Ellsworth’s Cinema of Swords: The Year of Camelot and Scarecrows

The Scarecrow of Romney Marsh (USA, 1963)

1963: Lerner and Loewe’s Broadway musical Camelot finally closed after almost 900 performances, Disney’s The Sword and the Stone was preparing for release at the end of the year, and President John F. Kennedy’s administration was being compared to King Arthur’s. This didn’t go unnoticed in Arthur’s Great Britain, and the British movie industry obliged with two Camelot movies, one of them quite ambitious, that have now been largely forgotten. Indeed, Olde England was still the favorite screen setting for historical adventure, as Walt Disney, looking for a follow-up to Zorro, was well aware. And so Disney’s last great swashbuckler, The Scarecrow of Romney Marsh, was shot on location on England’s south coast, one classic that hasn’t been forgotten.

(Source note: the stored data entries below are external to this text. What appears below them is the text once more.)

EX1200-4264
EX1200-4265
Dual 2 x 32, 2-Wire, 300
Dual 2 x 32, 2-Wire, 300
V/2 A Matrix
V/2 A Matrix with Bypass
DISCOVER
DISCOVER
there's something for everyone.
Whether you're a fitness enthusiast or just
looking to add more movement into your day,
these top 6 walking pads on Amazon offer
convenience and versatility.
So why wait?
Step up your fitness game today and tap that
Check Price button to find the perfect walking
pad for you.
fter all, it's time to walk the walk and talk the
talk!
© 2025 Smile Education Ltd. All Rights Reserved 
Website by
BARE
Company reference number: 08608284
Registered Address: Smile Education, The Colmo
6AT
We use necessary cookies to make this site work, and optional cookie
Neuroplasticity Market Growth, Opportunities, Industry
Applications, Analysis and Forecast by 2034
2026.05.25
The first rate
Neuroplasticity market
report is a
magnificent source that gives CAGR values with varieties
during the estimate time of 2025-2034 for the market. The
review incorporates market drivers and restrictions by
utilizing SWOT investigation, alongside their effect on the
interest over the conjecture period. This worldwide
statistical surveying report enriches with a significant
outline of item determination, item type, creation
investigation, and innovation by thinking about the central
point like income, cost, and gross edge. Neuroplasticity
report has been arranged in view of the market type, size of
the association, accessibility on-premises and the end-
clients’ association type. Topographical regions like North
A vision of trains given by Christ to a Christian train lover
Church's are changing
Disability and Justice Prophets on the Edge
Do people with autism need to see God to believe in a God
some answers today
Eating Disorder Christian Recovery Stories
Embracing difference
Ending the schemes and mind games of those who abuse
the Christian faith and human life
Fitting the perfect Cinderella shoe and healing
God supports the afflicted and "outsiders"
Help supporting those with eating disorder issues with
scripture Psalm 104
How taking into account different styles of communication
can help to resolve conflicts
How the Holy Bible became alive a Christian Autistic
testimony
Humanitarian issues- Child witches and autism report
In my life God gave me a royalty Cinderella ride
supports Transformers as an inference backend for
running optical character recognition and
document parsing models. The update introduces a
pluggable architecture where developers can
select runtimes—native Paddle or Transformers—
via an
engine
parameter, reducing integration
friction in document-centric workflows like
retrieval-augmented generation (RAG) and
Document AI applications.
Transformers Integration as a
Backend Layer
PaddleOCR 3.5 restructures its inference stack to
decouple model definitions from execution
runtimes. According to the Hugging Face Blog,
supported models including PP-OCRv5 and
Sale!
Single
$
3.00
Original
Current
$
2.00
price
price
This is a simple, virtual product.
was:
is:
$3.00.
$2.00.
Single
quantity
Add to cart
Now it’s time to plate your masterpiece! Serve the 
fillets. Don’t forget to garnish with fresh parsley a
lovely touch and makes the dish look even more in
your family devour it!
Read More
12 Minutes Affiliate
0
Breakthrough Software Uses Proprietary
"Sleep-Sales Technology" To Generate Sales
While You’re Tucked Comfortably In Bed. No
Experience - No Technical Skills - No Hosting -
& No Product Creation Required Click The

Sword of Lancelot (or Lancelot and Guinevere)

Rating: ****
Origin: UK, 1963
Director: Cornel Wilde
Source: Alpha Video DVD

This is a worthy attempt to film the tragedy of the doomed love triangle of Arthur, Guinevere, and Lancelot, and if it falls short of greatness, it isn’t because writer, director, and star Cornel Wilde didn’t give it his all, it’s just that he wasn’t David Lean or Sergei Eisenstein.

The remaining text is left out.